* _TASK BRIEF_
Scan the material below for every line with the string "noviembre", and copy those lines.

* _DATA SUPPLIED_
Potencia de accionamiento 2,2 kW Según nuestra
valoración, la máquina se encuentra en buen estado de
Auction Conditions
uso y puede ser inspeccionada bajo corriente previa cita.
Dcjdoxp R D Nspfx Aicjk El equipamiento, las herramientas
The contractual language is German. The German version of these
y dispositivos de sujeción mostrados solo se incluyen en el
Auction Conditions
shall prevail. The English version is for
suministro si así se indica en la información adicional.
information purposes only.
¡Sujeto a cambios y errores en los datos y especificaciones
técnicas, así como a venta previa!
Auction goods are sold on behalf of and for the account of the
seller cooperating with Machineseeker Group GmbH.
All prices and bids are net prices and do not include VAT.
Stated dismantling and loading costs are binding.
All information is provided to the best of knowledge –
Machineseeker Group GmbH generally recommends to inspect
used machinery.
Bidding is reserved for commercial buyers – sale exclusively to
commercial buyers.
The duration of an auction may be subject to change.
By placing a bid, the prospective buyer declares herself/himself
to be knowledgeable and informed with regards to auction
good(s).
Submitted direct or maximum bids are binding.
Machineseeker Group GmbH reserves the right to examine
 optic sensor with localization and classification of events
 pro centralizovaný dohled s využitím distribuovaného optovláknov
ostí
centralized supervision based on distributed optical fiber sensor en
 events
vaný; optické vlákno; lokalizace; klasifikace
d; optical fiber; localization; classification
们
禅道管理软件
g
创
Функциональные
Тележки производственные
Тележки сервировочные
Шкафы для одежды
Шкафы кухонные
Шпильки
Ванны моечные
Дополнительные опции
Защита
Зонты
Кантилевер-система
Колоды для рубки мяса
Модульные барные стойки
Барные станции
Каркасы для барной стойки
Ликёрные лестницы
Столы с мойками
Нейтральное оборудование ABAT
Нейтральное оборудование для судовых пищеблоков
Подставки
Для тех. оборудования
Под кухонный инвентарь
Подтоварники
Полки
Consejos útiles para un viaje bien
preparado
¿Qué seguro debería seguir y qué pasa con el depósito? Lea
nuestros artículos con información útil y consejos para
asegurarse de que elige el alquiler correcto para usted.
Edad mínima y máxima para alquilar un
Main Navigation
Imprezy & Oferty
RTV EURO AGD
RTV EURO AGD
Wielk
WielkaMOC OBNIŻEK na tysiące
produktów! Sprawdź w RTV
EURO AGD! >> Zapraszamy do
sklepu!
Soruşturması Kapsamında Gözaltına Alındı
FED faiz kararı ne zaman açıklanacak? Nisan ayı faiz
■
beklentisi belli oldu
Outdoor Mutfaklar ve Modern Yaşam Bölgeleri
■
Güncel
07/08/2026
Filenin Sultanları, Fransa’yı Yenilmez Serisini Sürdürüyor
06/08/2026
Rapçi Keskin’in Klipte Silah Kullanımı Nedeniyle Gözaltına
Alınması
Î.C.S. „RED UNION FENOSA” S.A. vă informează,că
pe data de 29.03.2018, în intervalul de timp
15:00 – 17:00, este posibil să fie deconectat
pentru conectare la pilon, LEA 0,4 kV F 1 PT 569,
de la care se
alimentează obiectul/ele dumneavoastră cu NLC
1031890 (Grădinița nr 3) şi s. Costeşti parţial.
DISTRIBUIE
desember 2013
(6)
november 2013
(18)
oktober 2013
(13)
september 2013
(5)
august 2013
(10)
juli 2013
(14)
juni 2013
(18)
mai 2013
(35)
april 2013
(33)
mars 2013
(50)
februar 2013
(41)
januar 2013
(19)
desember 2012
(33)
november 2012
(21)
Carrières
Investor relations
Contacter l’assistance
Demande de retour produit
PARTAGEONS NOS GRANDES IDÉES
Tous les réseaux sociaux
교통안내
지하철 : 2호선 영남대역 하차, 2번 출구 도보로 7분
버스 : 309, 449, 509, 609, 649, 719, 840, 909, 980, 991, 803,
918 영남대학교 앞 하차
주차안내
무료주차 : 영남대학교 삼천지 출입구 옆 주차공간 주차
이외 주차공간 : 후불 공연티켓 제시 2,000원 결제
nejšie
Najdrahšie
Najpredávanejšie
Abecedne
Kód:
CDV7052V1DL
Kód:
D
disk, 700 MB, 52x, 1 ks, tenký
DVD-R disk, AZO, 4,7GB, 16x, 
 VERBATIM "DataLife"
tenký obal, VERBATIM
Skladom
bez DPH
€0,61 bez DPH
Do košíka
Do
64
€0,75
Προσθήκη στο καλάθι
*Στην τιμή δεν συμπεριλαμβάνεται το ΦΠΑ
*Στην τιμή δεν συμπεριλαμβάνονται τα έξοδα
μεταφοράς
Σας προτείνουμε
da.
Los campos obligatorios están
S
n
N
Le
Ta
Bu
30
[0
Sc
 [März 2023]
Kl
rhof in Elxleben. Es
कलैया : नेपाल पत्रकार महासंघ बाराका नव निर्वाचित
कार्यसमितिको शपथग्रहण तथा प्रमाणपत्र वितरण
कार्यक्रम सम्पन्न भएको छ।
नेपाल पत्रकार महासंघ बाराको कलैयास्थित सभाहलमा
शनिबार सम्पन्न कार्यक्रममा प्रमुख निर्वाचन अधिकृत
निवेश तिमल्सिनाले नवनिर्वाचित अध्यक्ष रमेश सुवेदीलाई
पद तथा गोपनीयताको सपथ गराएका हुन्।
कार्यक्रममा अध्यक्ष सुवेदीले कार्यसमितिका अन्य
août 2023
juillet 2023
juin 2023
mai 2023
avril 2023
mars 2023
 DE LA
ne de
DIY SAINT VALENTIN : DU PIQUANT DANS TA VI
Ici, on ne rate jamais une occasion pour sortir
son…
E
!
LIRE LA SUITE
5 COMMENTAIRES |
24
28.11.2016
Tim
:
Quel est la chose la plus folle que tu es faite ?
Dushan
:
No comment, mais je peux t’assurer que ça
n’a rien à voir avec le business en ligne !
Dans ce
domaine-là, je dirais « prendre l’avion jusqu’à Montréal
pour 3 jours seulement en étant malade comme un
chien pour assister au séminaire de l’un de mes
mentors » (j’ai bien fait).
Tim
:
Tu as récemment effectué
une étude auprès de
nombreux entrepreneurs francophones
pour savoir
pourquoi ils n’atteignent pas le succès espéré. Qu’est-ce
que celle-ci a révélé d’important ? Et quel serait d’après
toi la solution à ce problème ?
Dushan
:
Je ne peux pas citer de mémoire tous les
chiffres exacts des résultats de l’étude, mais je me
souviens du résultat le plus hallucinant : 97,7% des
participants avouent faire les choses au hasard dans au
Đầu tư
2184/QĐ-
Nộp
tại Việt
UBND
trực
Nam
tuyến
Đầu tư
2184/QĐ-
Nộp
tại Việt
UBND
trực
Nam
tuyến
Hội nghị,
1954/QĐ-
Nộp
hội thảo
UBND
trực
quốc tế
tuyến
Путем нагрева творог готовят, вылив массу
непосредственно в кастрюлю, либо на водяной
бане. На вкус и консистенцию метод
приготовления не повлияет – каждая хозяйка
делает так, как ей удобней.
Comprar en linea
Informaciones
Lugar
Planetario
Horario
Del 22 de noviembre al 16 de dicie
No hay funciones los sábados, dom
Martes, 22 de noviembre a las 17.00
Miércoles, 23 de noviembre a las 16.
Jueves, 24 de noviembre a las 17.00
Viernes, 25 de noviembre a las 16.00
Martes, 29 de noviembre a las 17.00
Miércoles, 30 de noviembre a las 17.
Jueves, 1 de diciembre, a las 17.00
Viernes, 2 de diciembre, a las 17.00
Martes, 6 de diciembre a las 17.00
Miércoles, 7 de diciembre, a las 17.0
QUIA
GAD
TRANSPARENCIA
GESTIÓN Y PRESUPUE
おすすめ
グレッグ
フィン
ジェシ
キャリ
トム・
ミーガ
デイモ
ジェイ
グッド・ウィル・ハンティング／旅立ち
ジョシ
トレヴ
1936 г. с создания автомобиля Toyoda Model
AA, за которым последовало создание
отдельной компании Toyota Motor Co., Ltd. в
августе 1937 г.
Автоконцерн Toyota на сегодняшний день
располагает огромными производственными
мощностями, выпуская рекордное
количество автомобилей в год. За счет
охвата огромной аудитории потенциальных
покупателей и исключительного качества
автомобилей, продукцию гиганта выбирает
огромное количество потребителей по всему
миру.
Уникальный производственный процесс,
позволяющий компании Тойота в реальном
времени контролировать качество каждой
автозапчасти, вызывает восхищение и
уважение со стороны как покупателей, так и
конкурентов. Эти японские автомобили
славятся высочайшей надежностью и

* _RESULT BELOW_
Del 22 de noviembre al 16 de dicie
Martes, 22 de noviembre a las 17.00
Miércoles, 23 de noviembre a las 16.
Jueves, 24 de noviembre a las 17.00
Viernes, 25 de noviembre a las 16.00
Martes, 29 de noviembre a las 17.00
Miércoles, 30 de noviembre a las 17.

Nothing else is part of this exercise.